If you move rows around within the table while authoring the page, chances are that you’ll end up with a sequence of two or more rows with odd or even classes following each other, which will cause your nice stripes to be transformed into a mess of random lines. Correcting the attributes can prove to be tedious when there are many rows in the table.

So what’s a web developer to do? Eventually CSS3’s pseudo-selectors will resolve this problem;  however, browser support for CSS3 is currently sketchy at best.

Solution #2 : open your toolbox

However, there is another solution to our problem. The odd/even method mentioned above uses pure CSS; it’s time to put away the hammer and try the other tools in our belt: JavaScript and the DOM.
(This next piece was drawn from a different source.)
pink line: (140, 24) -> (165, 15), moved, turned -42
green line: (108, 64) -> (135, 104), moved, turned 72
Instead of manually binding CSS classes to the appropriate rows, we’ll use a pinch of JavaScript to walk through the table and apply CSS styles. Let’s take a look at the recipe:

  1. Obtain a reference to the table that we want to add stripes to.
  2. With that in hand, drill down into the table’s child elements to find all the <tr>s that are contained within <tbody> elements.
  3. Loop through the <td>s and apply the appropriate styling (which is determined by the location of this <tr> in the table).
  4. Season to taste.

While it sounds pretty simple in theory, it is almost as easy in practice. Honest. The following is our tasty morsel that accomplishes exactly what we need (and scores bonus points for being documented). View the script.
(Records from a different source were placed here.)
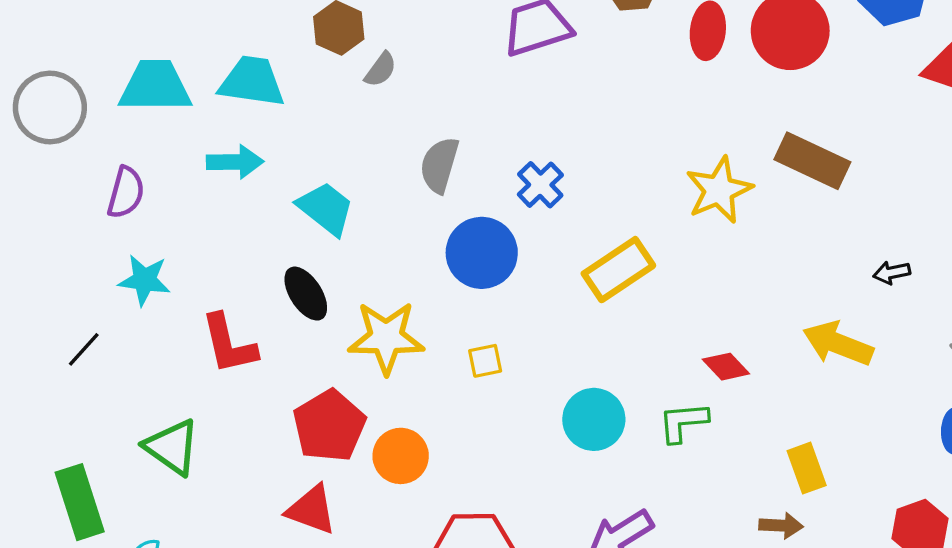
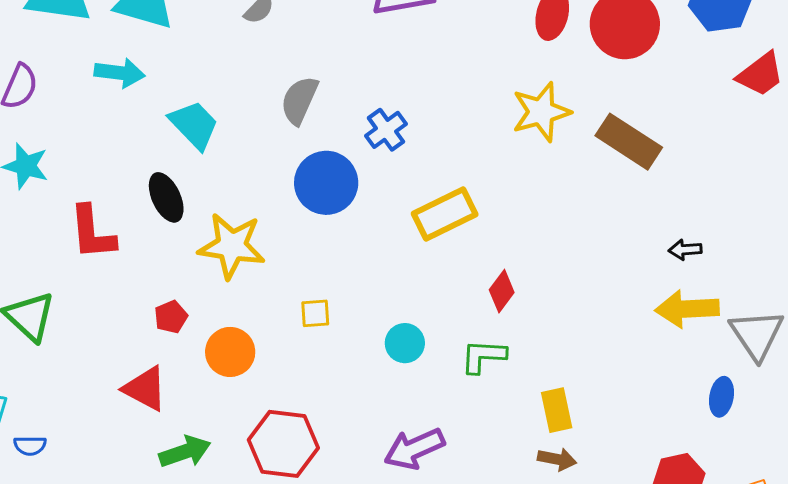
yellow star: (719, 190) -> (541, 112), moved
yellow arrow: (838, 344) -> (687, 309), moved, turned -32
yellow square: (485, 361) -> (315, 313), moved
red diamond: (726, 367) -> (502, 291), moved, turned 72
cyan circle: (594, 419) -> (405, 343), size x0.7
red pentagon: (329, 426) -> (171, 317), size x0.5
yellow rectangle: (807, 468) -> (557, 410), moved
Let’s see how it turned out.

This method comes with two advantages:

  • We can now use classes for more specific uses in the table (using the iTunes metaphor, for example, we can indicate whether the track is enabled or disabled, or if it’s currently selected).
  • We are now able to automatically add stripes to tables in any page that has the stripe() function included; we simply need to invoke the function with the table’s id as an argument at some point in the page.

And while our tasty morsel does require a bit of preparation when compared to our first solution, the code is straightforward and easy to customize. And once it’s in your toolbox, you’ll never have to look at it again.